Until recently, I was extremely critical of ParAccel’s marketing. But there was an almost-clean sweep of the relevant ParAccel executives, and the specific worst practices I was calling out have for the most part been eliminated. So I was open to talking and working with ParAccel again, and that’s now happening. On my recent California trip, I chatted with three ParAccel folks for a few hours. Based on that and other conversation, here’s the current ParAccel story as I understand it.
I’ve already noted that PADB 3.0 is coming soon (ParAccel Analytic DataBase), but pending its arrival, ParAccel’s technical story is primarily about query performance. More specifically:
- ParAccel asserts that PADB is much faster than other analytic DBMS — even close competitors such as Vertica — on especially complex queries. “60-way joins” were mentioned. So was the flattening of correlated subqueries.
- ParAccel also claims industry-leading performance on simpler queries, but not by the same (or perhaps even particular large) margins.
- Mercifully, ParAccel no longer claims to have never, ever lost on performance in a customer evaluation. But it still says that is very close to being true.
- Major reasons ParAccel gives for PADB’s high performance include:
- Like Vertica, Sybase IQ, and others, PADB uses a columnar architecture.
- ParAccel thinks PADB’s newest query optimizer — fondly named Omne — is outstanding.
- ParAccel’s PADB compiles its queries.
- In general, ParAccel is just performance-obsessed.
- One could also mention:
- ParAccel’s PADB runs smoothly in-memory, if that’s what you want.
- ParAccel also offers a Flash option for PADB.
- Like many other analytic DBMS vendors, ParAccel has created a custom networking protocol. (ParAccel has talked about that altogether too much in the past.)
- Like Vertica, ParAccel’s PADB generally decompresses data as late as the particular compression scheme used allows. (Well, actually, that’s not one ParAccel mentions unless asked.)
- ParAccel has long encouraged one to put part of one’s database on direct-attached storage as a kind of persistent cache, plus all of it on a storage-area network, because PADB can optimize its scans to go against both physical stores.
- ParAccel’s PADB does encryption a block at a time, rather than a row at a time, so there’s very little overhead to using the encryption feature.

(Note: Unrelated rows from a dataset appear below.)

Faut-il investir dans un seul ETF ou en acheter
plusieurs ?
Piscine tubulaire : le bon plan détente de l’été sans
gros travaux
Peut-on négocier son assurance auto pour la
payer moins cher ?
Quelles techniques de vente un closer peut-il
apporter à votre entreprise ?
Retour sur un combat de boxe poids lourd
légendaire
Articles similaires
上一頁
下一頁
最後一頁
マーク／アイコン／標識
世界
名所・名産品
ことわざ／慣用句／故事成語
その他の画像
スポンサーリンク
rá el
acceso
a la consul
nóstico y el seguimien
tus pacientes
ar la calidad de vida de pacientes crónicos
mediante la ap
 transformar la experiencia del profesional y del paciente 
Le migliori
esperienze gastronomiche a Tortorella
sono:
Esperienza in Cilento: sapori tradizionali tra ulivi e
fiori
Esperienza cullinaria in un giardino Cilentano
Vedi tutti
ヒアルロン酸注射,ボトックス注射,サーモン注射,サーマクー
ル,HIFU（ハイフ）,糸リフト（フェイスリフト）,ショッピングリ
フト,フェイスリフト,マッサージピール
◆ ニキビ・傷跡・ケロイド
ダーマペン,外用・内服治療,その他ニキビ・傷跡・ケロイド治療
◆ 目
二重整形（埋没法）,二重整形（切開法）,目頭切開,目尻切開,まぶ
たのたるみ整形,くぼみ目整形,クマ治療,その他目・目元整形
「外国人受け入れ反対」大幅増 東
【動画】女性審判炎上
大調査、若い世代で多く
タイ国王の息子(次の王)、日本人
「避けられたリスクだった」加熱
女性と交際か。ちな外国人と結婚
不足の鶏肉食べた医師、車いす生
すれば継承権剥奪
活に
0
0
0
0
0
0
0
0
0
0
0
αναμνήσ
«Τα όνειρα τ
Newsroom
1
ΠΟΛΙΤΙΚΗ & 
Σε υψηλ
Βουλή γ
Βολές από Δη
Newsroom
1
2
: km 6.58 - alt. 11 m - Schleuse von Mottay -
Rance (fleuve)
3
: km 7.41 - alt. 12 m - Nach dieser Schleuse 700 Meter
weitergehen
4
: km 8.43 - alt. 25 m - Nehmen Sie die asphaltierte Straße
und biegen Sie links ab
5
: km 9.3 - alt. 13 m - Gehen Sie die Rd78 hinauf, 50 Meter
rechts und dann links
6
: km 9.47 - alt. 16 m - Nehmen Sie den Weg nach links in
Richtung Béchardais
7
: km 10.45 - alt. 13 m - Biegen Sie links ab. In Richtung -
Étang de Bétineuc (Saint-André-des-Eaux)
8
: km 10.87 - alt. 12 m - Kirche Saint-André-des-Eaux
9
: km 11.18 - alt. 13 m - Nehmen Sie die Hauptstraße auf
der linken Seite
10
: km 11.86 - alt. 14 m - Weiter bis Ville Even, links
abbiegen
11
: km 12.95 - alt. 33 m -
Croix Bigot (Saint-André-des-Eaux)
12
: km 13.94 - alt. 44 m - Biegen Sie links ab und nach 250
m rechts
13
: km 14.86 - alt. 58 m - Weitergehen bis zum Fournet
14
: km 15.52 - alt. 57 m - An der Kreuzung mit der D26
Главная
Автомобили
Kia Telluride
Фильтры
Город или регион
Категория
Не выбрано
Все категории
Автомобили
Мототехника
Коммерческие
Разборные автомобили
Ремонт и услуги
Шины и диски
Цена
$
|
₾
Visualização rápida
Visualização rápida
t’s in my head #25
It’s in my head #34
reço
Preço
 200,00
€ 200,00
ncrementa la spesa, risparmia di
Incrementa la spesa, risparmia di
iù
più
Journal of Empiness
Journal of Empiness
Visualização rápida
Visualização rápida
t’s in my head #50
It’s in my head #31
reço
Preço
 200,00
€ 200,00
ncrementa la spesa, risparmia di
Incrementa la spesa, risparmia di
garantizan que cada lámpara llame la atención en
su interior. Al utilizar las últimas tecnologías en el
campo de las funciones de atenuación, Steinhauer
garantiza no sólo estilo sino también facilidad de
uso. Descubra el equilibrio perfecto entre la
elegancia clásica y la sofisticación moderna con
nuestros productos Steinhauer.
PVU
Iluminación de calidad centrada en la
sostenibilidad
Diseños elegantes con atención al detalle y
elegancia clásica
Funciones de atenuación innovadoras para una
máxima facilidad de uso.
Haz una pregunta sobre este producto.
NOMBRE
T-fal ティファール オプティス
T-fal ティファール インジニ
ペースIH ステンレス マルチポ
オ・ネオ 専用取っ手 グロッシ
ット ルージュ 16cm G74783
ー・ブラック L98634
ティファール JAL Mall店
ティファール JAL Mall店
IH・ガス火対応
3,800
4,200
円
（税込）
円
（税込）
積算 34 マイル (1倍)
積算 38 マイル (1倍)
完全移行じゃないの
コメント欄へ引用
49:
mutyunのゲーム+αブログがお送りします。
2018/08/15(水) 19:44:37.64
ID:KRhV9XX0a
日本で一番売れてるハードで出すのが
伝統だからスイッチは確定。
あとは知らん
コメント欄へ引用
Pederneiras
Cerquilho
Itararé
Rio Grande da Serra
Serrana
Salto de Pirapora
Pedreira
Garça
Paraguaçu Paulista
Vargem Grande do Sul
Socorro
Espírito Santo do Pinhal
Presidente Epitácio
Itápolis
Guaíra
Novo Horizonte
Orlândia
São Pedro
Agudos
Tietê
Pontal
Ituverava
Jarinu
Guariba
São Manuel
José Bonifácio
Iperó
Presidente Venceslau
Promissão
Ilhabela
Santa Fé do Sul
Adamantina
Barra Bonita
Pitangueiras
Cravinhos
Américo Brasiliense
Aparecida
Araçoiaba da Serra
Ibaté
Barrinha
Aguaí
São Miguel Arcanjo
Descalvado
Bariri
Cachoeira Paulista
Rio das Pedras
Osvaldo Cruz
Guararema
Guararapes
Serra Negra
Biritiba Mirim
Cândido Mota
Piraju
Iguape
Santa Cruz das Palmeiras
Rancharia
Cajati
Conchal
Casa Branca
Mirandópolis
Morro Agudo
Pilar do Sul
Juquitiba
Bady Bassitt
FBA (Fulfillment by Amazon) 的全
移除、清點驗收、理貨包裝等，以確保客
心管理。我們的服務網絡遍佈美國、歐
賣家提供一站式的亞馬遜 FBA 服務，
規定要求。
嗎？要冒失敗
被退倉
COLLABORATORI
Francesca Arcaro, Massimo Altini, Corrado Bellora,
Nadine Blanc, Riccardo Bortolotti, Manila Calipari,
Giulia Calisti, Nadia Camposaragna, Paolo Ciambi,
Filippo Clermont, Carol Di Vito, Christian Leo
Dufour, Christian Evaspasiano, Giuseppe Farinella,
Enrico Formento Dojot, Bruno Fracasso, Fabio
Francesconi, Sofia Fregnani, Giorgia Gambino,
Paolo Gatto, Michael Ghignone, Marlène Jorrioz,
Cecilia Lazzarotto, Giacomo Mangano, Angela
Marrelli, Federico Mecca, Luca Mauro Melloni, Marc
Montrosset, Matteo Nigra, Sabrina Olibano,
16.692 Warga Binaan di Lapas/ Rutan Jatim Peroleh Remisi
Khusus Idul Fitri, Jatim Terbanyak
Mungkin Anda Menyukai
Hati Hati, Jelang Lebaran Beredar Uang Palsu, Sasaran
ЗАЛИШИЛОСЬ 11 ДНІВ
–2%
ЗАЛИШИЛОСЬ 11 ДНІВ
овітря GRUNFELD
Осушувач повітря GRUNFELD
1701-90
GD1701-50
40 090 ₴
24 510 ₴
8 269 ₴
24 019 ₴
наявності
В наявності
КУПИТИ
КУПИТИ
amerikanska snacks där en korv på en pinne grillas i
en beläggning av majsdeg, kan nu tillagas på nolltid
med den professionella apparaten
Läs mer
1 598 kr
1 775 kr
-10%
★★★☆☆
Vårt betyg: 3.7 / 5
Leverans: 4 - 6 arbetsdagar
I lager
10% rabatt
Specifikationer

- ParAccel says that PADB has no indexes, materialized views, etc., notwithstanding that I heard something different from Barry Zane a few years ago. This is the basis for ParAccel’s claim that no tuning (or at least very little) is required, or indeed even possible …
- … and similarly, it is the reason ParAccel encourages prospects to do ad-hoc queries in their POCs (Proofs Of Concept), at least when Vertica is the competitor.
- However, ParAccel’s PADB has rather complex initial set-up. This has been the basis for widespread skepticism about ParAccel’s “no tuning” claim. ParAccel is working to automate that away, but admits to being only part-way through the process.
- Highlights of ParAccel’s data writing strategy include:
- PADB sends data transactionally to disk.
- PADB usually sends data to disk a block at a time, because it is coming in fast enough for that to work out (either due to bulk load or streaming).
- PADB is append-only …
- … so PADB has a garbage-collection mechanism called Vacuum. Right now Vacuum has to be started manually, but doesn’t block reads and writes; full background garbage collection is of course a roadmap feature.
- As is natural for append-only systems, ParAccel’s PADB has MVCC (MultiVersion Concurrency Control) and snapshot isolation.
- Name a compression method, and PADB probably has it — 13 in all by ParAccel’s count, including dictionary/token, run-length encoding, Delta, LZ, and so on.
Tracking ParAccel’s customer success has long been difficult. The 2009 Gartner Magic Quadrant claim of ~20 ParAccel customers seems odd to everybody, including ParAccel. ParAccel’s own reporting of customer wins around then was quite confusing. And ParAccel’s customer count a year before that was extremely low. But ParAccel’s Michael Weir just rounded up some figures for me, namely:
- ParAccel has 30+ revenue-recognized customers, not counting OEMs, OEMs’ customers, or paid POCs.
- 2 ParAccel customers have > 100 TB of user data.
- 7 ParAccel customers have > 10 TB of user data.
- The largest ParAccel cluster is 28 nodes and growing.
Naturally, Michael went on to note that even relatively small databases can have high value.
One last note: ParAccel has approximately 78 employees.